By the end of the second week, everyone looks seven years older than they did at the beginning, nobody has tasted a fresh vegetable since October and the mood has curdled. Billboards around the conference centre show images of pristine snow or solar panels with the single word “now”, which is precisely when most of the people who pass them would like to go home.

Those billboards capture something of the curious spirit of climate negotiations, which are dominated by abstract language even as they focus on concrete actions to prevent real catastrophe. Ask one of the participants what they hope the conference will produce and they will say something like “solidarity, credibility and ambition”.

Key concepts such as mitigation (reducing greenhouse gases), adaptation (making infrastructure more resilient to the impact of climate change) and loss and damage (compensation for damage caused by climate-related events such as storms and flooding) remain obscure to most outsiders. Even the central goal of “keeping 1.5 alive” is little understood (it means ensuring that the global temperature does not rise by more than 1.5 degrees compared with the middle of the 19th century).

There is no established rule for how decisions are made at climate conferences but the practice is that they are taken by consensus, which means that the pace can be set by the least willing. The British presidency of Cop26 sought to circumvent this by starting the conference with a series of multinational announcements on forests, methane emissions and finance.

But after the leaders left Glasgow early last week and the negotiations moved into a more technical phase, the initial mood of confidence gave way first to frustration and later to pessimism. It was clear by the middle of this week that the summit’s participants would not be able to agree on commitments that would bring them anywhere close to 1.5 degrees and attention turned to securing an agreement to meet again in a year or two with improved offers of action at a national level.

Like all its predecessors, Cop26 will be a disappointment ... but if today's situation is compared with that in Paris six years ago rather than with an ideal scenario, there are grounds for modest optimism

Meanwhile, scientific experts and climate activists have pointed out that there is less to some of the summit’s most high-profile announcements than meets the eye.

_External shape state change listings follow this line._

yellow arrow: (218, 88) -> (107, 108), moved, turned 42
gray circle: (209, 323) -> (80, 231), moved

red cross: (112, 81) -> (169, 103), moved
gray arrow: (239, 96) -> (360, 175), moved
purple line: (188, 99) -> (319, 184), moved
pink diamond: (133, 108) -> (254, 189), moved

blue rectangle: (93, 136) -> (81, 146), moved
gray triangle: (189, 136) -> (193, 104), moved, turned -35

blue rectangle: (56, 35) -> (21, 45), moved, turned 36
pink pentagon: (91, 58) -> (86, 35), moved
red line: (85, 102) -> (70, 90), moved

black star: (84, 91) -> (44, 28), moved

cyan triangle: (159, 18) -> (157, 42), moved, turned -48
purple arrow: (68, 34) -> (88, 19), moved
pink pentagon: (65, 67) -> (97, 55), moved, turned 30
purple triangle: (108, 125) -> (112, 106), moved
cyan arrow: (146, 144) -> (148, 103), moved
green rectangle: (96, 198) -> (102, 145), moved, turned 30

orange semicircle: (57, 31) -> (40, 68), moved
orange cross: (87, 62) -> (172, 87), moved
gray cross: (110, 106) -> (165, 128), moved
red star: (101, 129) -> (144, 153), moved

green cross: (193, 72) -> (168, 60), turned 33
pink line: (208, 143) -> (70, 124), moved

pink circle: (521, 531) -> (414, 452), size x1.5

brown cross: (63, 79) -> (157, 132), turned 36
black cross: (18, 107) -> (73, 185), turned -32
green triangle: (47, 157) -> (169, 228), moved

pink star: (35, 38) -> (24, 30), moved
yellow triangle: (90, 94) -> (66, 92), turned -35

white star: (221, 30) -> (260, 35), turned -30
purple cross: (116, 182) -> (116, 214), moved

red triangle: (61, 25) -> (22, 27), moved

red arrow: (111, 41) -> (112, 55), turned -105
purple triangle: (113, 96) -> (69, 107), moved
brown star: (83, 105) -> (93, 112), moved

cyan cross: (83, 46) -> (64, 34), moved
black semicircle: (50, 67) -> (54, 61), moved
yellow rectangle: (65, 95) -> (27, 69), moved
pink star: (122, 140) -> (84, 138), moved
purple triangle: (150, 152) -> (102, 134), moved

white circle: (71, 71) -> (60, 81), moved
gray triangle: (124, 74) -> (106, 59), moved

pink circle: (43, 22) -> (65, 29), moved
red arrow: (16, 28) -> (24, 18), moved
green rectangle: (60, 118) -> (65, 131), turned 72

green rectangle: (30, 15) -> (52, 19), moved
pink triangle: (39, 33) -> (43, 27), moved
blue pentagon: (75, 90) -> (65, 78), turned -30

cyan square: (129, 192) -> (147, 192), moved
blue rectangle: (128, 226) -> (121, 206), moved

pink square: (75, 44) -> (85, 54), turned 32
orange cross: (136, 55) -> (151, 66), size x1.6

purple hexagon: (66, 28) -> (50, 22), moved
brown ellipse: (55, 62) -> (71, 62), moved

A commitment to end deforestation by 2030 restates a goal first identified at a summit in 2014, a methane emissions pledge was already announced two months ago and state-controlled companies such as Coal India and Saudi Aramco could evade curbs on coal and oil.

But this year's deforestation pledge is different because big players such as Brazil and Indonesia have signed up to it, and the initiative on methane backed by the US and the European Union has the support of more than 100 countries. Separately, the US and China – the world's two biggest carbon emitters – have agreed to co-operate on "concrete and pragmatic" regulations to decarbonise, cut methane emissions and fight deforestation.

The issue of carbon trading, which allows companies or states to buy and sell credits to emit carbon dioxide remains controversial, with developing countries especially sceptical about its impact and concerned that it could see a land grab by rich countries seeking to plant forests in poor countries to offset their emissions. As it entered its final hours, Cop26 looked unlikely to resolve disagreements over how a carbon trading system should work but the summit saw other initiatives to direct financial markets away from fossil fuels and towards clean technology.

The issue of finance has been the most difficult and perhaps the most important, as poor countries struggle to fund the changes they need to manage the impact of climate change and reduce emissions. Rich countries have struggled to reach a target of pledging $100 billion a year in climate finance, which is itself universally recognised as inadequate.

Like all its predecessors, Cop26 will be a disappointment, delivering too little too slowly and with inadequate mechanisms to guarantee that promises are kept. But if today’s situation is compared with that in Paris six years ago rather than with an ideal scenario, there are grounds for modest optimism.

It was pressure from small island states in Paris that pushed the industrialised countries to consider shifting their goal from 2 degrees to 1.5 degrees. In Glasgow, the more ambitious goal has been at the centre of the negotiations and it is accepted by most participants as essential.

Emissions have been falling in some developed countries, even if they continue to rise elsewhere and China’s will continue to increase for a number of years before peaking by 2030. National plans to cut emissions may not go far enough but they are more ambitious than before and many, such as Ireland’s, are enshrined in law.

Among the most important changes has been in the attitude of the financial sector, which will not only make financing harmful industries more difficult and expensive but demonstrates that the world of finance recognises the political imperative of dealing with climate change.

What has happened since Paris and been accelerated in Glasgow is nothing less than a reorientation of global capitalism towards a carbon neutral future. Economic actors led by the US, China and the EU will make the shift in different ways and at a different pace but the change of direction and increase of urgency are unmistakable. And that amounts to more than blah blah blah.